For those who believe that India was scientifically primitive before the colonials came, the slightest reading of the works of Dharampal would bring enough light to dispel their ignorance. India had highly developed mathematics, astronomy, architecture, metallurgy, agriculture, and engineering, apart from the arts, before the colonials came. The colonials had an initial sense of awe and wonder, but later it was one of the important requirements to project a primitive civilization to justify the ‘civilizing mission’ of the colonials. Indians still continue to believe that story.

The solution to harmony in India was to convert the religions that came from alien worlds into traditions.

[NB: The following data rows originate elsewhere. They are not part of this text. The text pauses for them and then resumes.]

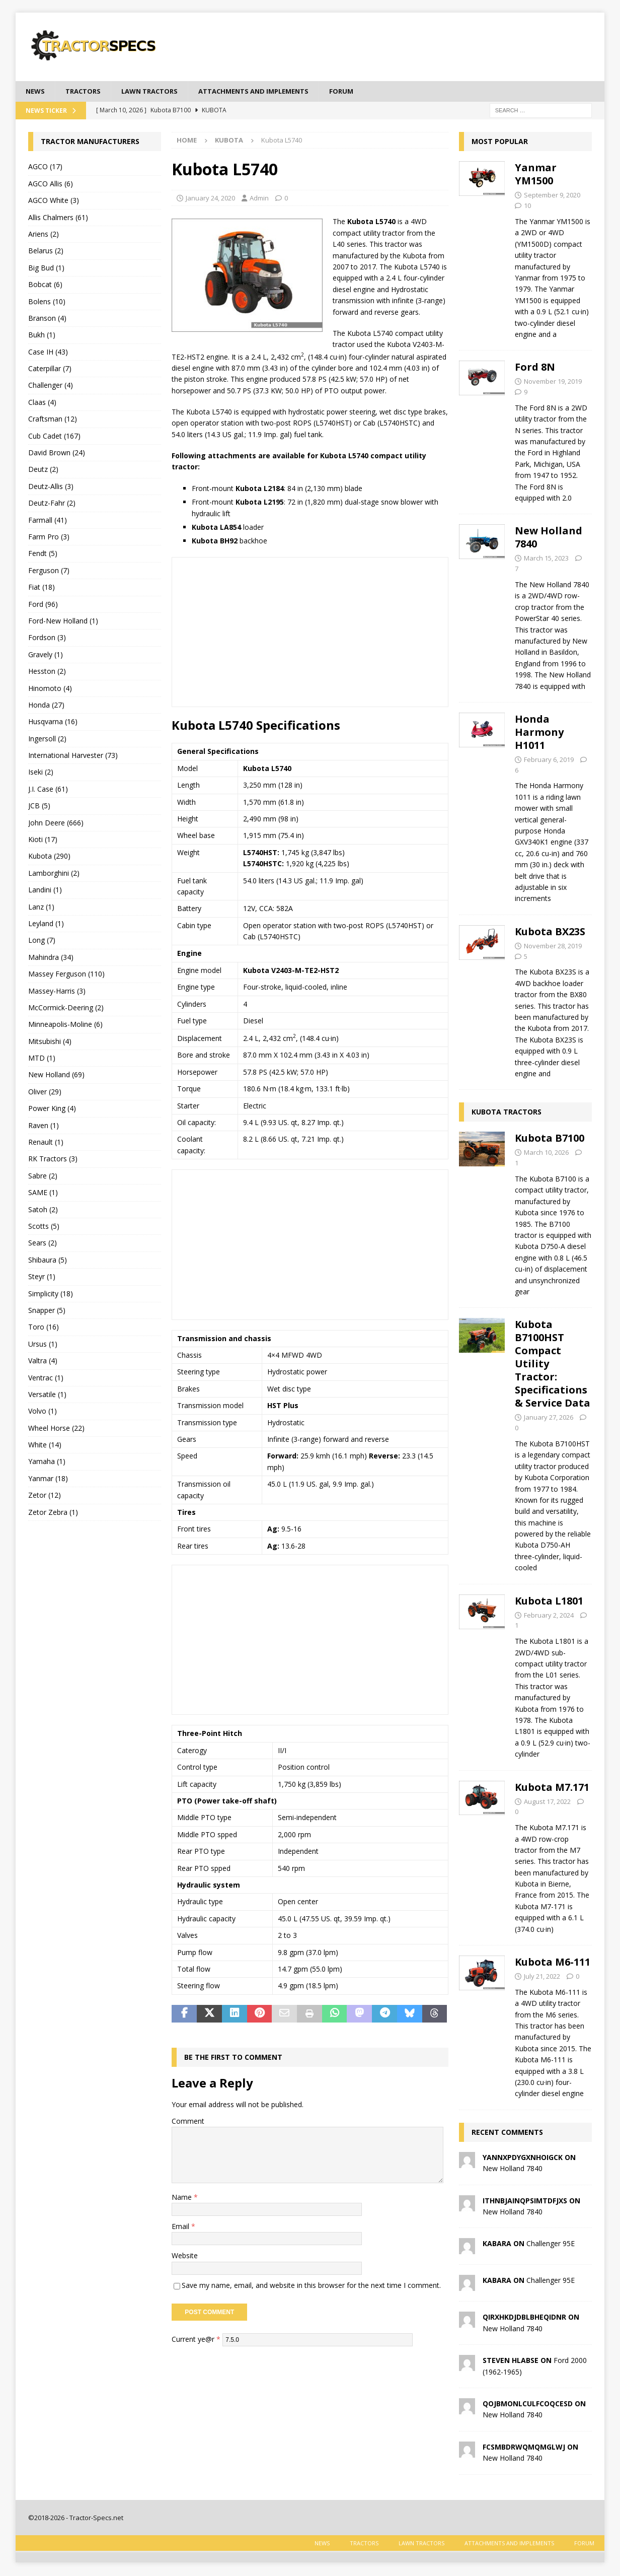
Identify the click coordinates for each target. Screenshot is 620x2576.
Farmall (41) (47, 520)
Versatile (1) (47, 1395)
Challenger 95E (550, 2244)
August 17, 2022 (547, 1801)
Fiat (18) (41, 588)
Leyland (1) (46, 924)
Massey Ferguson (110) (66, 975)
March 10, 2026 (546, 1153)
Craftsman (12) (52, 420)
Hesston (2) (47, 672)
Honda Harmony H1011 (539, 732)
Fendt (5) (42, 554)
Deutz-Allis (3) (50, 487)
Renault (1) (45, 1143)
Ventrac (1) (45, 1378)
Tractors (86, 91)
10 (527, 206)
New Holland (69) (56, 1075)
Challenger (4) (50, 386)
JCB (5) (39, 806)
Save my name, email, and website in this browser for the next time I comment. (311, 2285)
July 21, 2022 (542, 1977)
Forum (362, 91)
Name (183, 2197)
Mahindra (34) (50, 957)
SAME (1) (43, 1193)
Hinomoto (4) (50, 688)
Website (185, 2256)
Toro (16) (43, 1328)
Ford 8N (535, 368)
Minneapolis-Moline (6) (65, 1025)
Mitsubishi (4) (49, 1042)
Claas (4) (42, 402)
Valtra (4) (42, 1361)
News (36, 91)
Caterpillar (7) (49, 369)
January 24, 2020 (210, 198)
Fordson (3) (47, 638)
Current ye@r (196, 2339)
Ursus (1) (42, 1344)
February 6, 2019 (549, 759)
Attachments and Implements (268, 91)
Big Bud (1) (46, 268)
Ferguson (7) (48, 571)
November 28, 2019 (553, 946)
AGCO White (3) (53, 201)
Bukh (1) (41, 335)
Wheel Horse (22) (56, 1428)
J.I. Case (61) (48, 789)
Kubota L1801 (549, 1601)
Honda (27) (46, 705)
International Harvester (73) (73, 756)
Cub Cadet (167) (54, 436)
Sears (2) (42, 1243)
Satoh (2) (43, 1210)
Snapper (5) (46, 1311)
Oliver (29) (44, 1092)
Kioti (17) (42, 840)
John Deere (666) (56, 823)
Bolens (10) (46, 302)
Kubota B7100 (549, 1139)
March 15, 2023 (546, 559)
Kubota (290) (49, 857)
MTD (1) (41, 1059)
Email (181, 2227)
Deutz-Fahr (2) (51, 504)
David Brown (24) (56, 453)
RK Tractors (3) (53, 1159)
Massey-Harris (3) (57, 991)
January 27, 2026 (548, 1418)
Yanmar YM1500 (536, 175)
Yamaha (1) (46, 1462)
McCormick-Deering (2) (66, 1008)
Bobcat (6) (45, 285)
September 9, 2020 (552, 195)
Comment (188, 2121)
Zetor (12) (44, 1496)
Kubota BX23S (550, 932)
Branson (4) (47, 318)
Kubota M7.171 (552, 1787)
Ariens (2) (43, 235)
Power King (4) (52, 1109)
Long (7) (41, 941)
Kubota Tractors (506, 1113)
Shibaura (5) (47, 1260)
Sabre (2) (42, 1176)
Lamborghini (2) (54, 873)
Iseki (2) (40, 773)
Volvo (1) (42, 1412)
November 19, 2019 (553, 382)
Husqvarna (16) (53, 722)
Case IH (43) (48, 352)
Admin (259, 198)
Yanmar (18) (48, 1479)
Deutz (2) (43, 470)
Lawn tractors (157, 91)
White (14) (44, 1445)
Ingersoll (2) (47, 739)
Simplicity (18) (50, 1294)
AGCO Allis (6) (50, 184)
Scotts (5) (43, 1227)
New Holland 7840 (548, 538)
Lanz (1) (41, 907)
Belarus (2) (45, 251)
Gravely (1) (45, 655)
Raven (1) (43, 1126)
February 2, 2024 (549, 1615)
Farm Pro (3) (48, 537)
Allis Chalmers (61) (58, 218)
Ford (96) (43, 604)
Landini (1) (45, 890)
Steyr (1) (41, 1277)
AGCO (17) (45, 167)
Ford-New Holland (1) (63, 621)
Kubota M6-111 (552, 1963)
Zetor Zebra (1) (53, 1512)
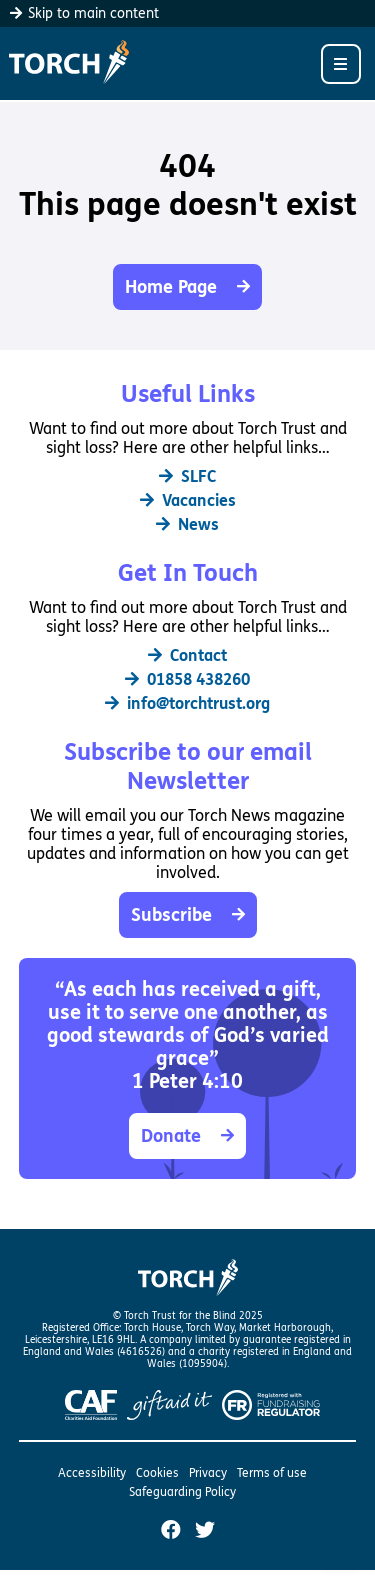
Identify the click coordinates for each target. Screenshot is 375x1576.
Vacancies (188, 500)
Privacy (208, 1473)
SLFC (187, 476)
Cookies (157, 1473)
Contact (187, 655)
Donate (187, 1136)
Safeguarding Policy (182, 1492)
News (187, 524)
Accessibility (92, 1473)
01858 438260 (187, 679)
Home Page (187, 287)
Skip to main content (84, 13)
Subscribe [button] (188, 915)
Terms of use (272, 1473)
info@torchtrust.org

Reversing this process, we are converting our traditions into religions, which is responsible for much of the mess going on in India. We are transitioning from an ‘indifference’ to an ‘intolerance’ characterising traditions and religions, respectively, in their pure form.

Looking for a spouse and then marrying someone from my own ‘jati’ is not discrimination against the rest of the world. Similarly, building a hostel catering to a specific varna, jati or religious group is not discrimination against all the other varnas, jatis, or religions. This is narrowing the search domain, as we do in all fields to get better results, as Balagangadhara says. Conducting rituals in one format is never discriminatory against all the other traditions (or religions) of the land. This is a fundamental thing that modern social scientists thriving on western literature and our political thinkers should understand when they hold forth on topics such as discrimination and oppression.

At the root of all this is the tremendous problem of applying secularism in a traditional land where the separation of the ‘religious’ from the ‘secular’ becomes difficult. If some ritual colours every aspect of life from birth to death, then clearly, the definition of Sanatana traditions (Hinduism, Buddhism, Sikhism, Jainism, and so on) as religions may not be true at all. A Saraswati Vandana before an academic programme or the lighting of the lamps for any inauguration are rituals and traditions of our civilization. By calling it ‘non-secular’ or a ‘majoritarian religious domination’, it is an intense violence to the civilizational culture of the land arising from a poor understanding or, rather, inappropriate western frameworks in Indian contexts.